成功確率は未だ3割程度ではあるが――今の集中力なら問題ないだろうな。
「超級火属性魔法魔力付与ッ! 不死鳥の炎剣!」
ミノリの剣が極大の炎で白く光る。
バチバチと魔力の滾るその剣で、ミノリは魔肉熊に詰め寄り一気に剣を横薙いだ。
「オ……ヴァッ……」
小さな呻き声と共に、魔力で硬化した魔肉熊の上半身と下半身が綺麗に宙を舞う。
「……ッ、はぁ……ッ、はぁ……ッ」
シュゥゥゥゥ……、と。ミノリの剣から魔力が霧散していく。
ミノリと言えど、超級魔法を使うとなれば集中力、体力共にかなり摩耗してしまうらしい。
額から大量の汗を搔くミノリは、「リース様、超級魔法、成功しました……!」と無理やりな笑顔を俺に魅せる。

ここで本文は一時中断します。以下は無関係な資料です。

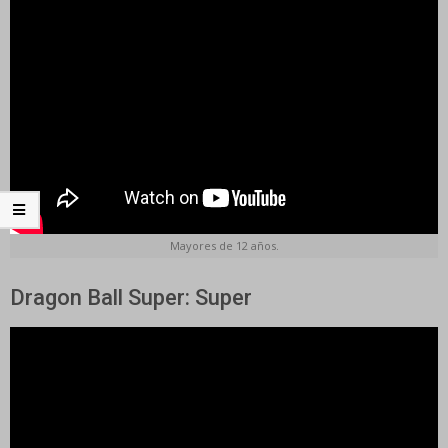
Mayores de 12 años.
Dragon Ball Super: Super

「お疲れさま、ミノリ。今日の出来具合は80点くらいかな。超級魔法も問題なし、魔肉熊クラスも撃沈できた。出来映えは充分だよ」
「……あ、ありがとう、ございます……えへへ……リース様に、褒められました……!」
「まぁ、少し惜しかったとするならば――」
がさりと、俺の後ろの茂みが揺れた。
「ボァァァァァァァァァァッッッ!!!!」
「も、もう一体の魔肉熊!? リース様――!」
ミノリは再び戦闘態勢を取ったが、それは現れた瞬間に膝を付いて地に伏した。
「心臓に、穴……?」
「超級風属性魔法、穿ち風。空気を圧縮した魔法の砲弾ってところだ」
俺の超級魔法で心臓もろともに吹き飛ばしたのだ。
「少し遠くからもう一体がこっちを観察していたことに気付けたら100点だったかな。でも、ミノリの鑑定魔法もずいぶんと精度が上がってきた。後はもっと体力をつけて、超級魔法を撃っても次の戦いがこなせるようになろう」
「――っ! はい!!」
ミノリは剣を納めて優しい笑顔を浮かべた。
人間の成長は早い。
2年前ですらあどけない表情が抜けていたのに、ミノリは今や強く可憐な大人の女性へと変貌を遂げていた。
2年の間でこんなにも出来ることが増えていくのがヒト族だったのだな、と。
エルフになって久しい感覚を俺は味わっていた。